After enrollment, patients were surveyed via telephone or questionnaire. Data included demographics, diagnosis, treatments, AECOPD hospitalizations, timelines, and survival status, and were systematically organized and recorded. The primary outcome was AECOPD hospitalizations during the 1-year follow-up. Hospital readmissions were identified through patient recall and further confirmed by cross-referencing with hospital databases and records. Patients with AECOPD re-admission underwent a cardiac ultrasound during hospitalizations to ascertain pulmonary hypertension (PH). Figure 1 showed the study flow chart.

Statistical analysis

Continuous variables were expressed as the mean ± standard deviation(SD) or median, while categorical variables as counts and percentages. Normality was assessed with the Shapiro-Wilk test. For normal data, Brown-Forsythe and Welch’s ANOVA and Dunnett’s test were used; non-normal data underwent Kruskal-Wallis ANOVA and Dunn’s tests. Fisher’s test compared categorical variables, setting significance at P < 0.05. Coefficient of correlation was calculated using Pearson and Spearman coefficient for normal and non-normal data respectively. The Kaplan-Meier method was employed for univariate analysis of AECOPD re-admission time, with Log-rank test significance level set at p < 0.05. Collinearity was judged via variance inflation factor (VIF), VIF > 3 led to exclusion for multivariable analysis. Multivariable Cox proportional hazard regression model (Cox model) and stratified analysis was conducted for risks factors AECOPD re-admission in 1-year.
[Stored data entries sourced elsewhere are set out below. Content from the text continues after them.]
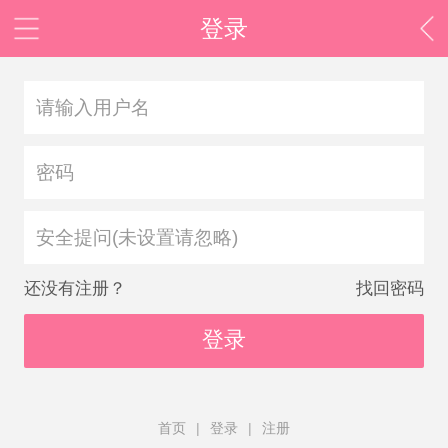
登录
安全提问(未设置请忽略)
还没有注册？
找回密码
登录
首页
|
登录
|
注册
The area under curves (AUC) of Receiver operating characteristic were generated to assess the predictive values of models with or without PD-1 T cells ratios. The comparison was processed with DeLong’ s test. Decision curve analysis (DCA) was utilized to assess the potential clinical significance of adding the PD1 + T lymphocytes proportions to Cox model and traditional prediction models such as BODE and CODEX. All data were visual analyzed by Origin 2022 and R v4.2.3.

Baseline characteristics

Baseline data from 125 patients were collected. Eight lost to follow-up, and two died (stroke or COVID-19). Ultimately, 115 patients were included, with a median follow-up of 19.2 (IQR 13.3–27.2) months (Fig. 1). At the follow-up endpoint, peripheral blood samples were re-collected, subject to patient consent, using established protocols. Finally, 30 patients (15 with AECOPD re-admissions and 15 without (stable COPD)) were selected based on age and gender parity, and their blood samples were included in the subsequent analysis phase. Table 1 and Supplemental Table S1 summarizes baseline demographics and clinical characteristics of the cohort. Recruitment ensured an equal distribution in age, smoking status, lung function, and inhaled medication usage. Out of these, 61 received long-term home oxygen therapy (LTDOT), while 54 did not. Notably, 49 cases (45.8%) experienced AECOPD readmission within 1 year.

Lymphocyte subpopulation alterations in COPD patients

In our cohort, significant disparities of PD1 + T cellular phenotypes were observed in baseline. Specifically, participants experiencing AECOPD re-admission, regardless of PH coexistence, showed a significant increase in the proportion of PD-1⁺CD4⁺T lymphocytes among CD4⁺T lymphocytes (PD-1⁺CD4⁺T/ CD4⁺T%) and PD-1⁺CD8⁺T lymphocytes among CD8⁺T lymphocytes (PD-1⁺CD8⁺T/ CD8⁺T%) at baseline, compared to those without AECOPD re-admissions. Our findings revealed no significant differences in PD-1⁺CD4⁺T/ CD4⁺T% and PD-1⁺CD8⁺T/ CD8⁺T% among individuals experiencing AECOPD re-admission, regardless of the presence of concurrent pulmonary hypertension (PH)(Figure 2A, B).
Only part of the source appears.